Items from a dataset:
%%

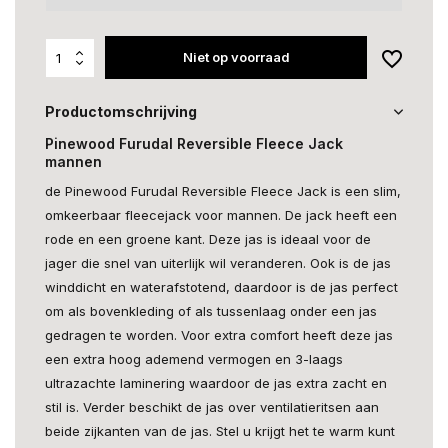
Niet op voorraad
Productomschrijving
Pinewood Furudal Reversible Fleece Jack
mannen
de Pinewood Furudal Reversible Fleece Jack is een slim,
omkeerbaar fleecejack voor mannen. De jack heeft een
rode en een groene kant. Deze jas is ideaal voor de
jager die snel van uiterlijk wil veranderen. Ook is de jas
winddicht en waterafstotend, daardoor is de jas perfect
om als bovenkleding of als tussenlaag onder een jas
gedragen te worden. Voor extra comfort heeft deze jas
een extra hoog ademend vermogen en 3-laags
ultrazachte laminering waardoor de jas extra zacht en
stil is. Verder beschikt de jas over ventilatieritsen aan
beide zijkanten van de jas. Stel u krijgt het te warm kunt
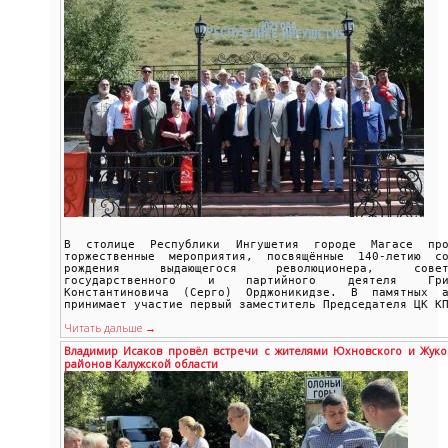
В столице Республики Ингушетия городе Магасе про
торжественные мероприятия, посвящённые 140-летию с
рождения выдающегося революционера, советс
государственного и партийного деятеля Григ
Константиновича (Серго) Орджоникидзе. В памятных а
принимает участие первый заместитель Председателя ЦК К
Читать дальше →
Владимир Исаков провёл встречи с жителями Юхновского и Жуко
районов Калужской области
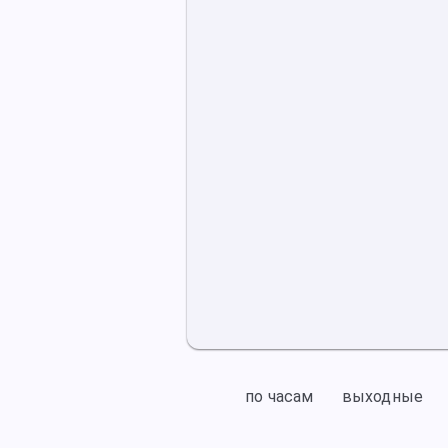
по часам
выходные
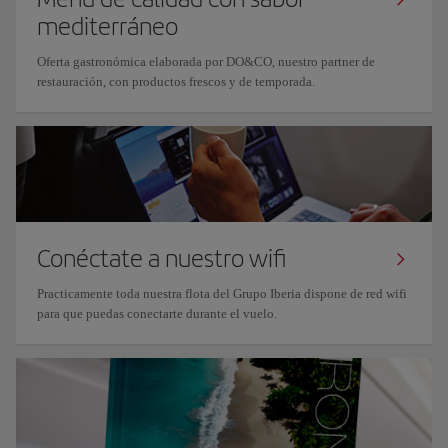
mediterráneo
Oferta gastronómica elaborada por DO&CO, nuestro partner de
restauración, con productos frescos y de temporada.
Conéctate a nuestro wifi
Practicamente toda nuestra flota del Grupo Iberia dispone de red wifi
para que puedas conectarte durante el vuelo.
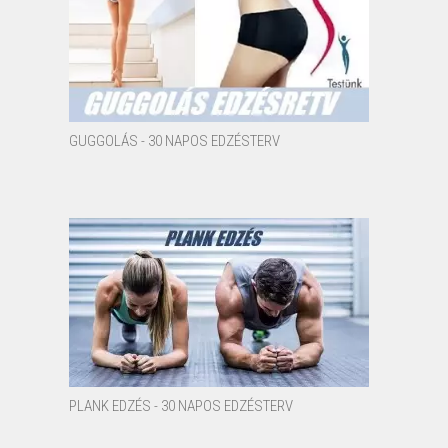
GUGGOLÁS - 30 NAPOS EDZÉSTERV
PLANK EDZÉS - 30 NAPOS EDZÉSTERV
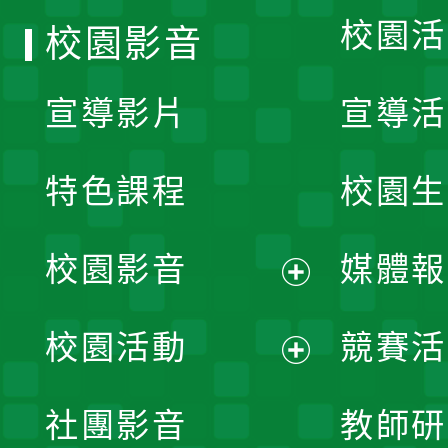
校園活
校園影音
宣導影片
宣導活
特色課程
校園生
校園影音
媒體報
展
校園活動
競賽活
開
展
社團影音
教師研
選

%%

Exercise requirements:
In the entries above, find the line holding "omkeerbaar fleecejack voor" and the line holding "een extra hoog ademend vermogen en 3-laags"; print both of them and every line between, exactly, and nothing else.

Result of the exercise:
omkeerbaar fleecejack voor mannen. De jack heeft een
rode en een groene kant. Deze jas is ideaal voor de
jager die snel van uiterlijk wil veranderen. Ook is de jas
winddicht en waterafstotend, daardoor is de jas perfect
om als bovenkleding of als tussenlaag onder een jas
gedragen te worden. Voor extra comfort heeft deze jas
een extra hoog ademend vermogen en 3-laags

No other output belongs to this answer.